§ **PROBLEM TO SOLVE**
Everything from the line containing "1,5 кг лесных грибов;" to the last line of the data below should be copied word for word, and nothing else.
-- MATERIAL SHOWN follows --
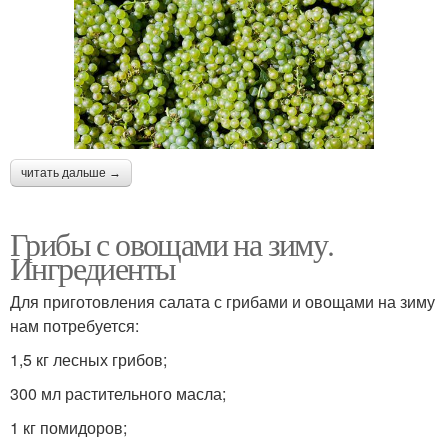
читать дальше →
Грибы с овощами на зиму.
Ингредиенты
Для приготовления салата с грибами и овощами на зиму
нам потребуется:
1,5 кг лесных грибов;
300 мл растительного масла;
1 кг помидоров;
-- MATERIAL SHOWN concluded --
§ **TASK RESULT**
1,5 кг лесных грибов;
300 мл растительного масла;
1 кг помидоров;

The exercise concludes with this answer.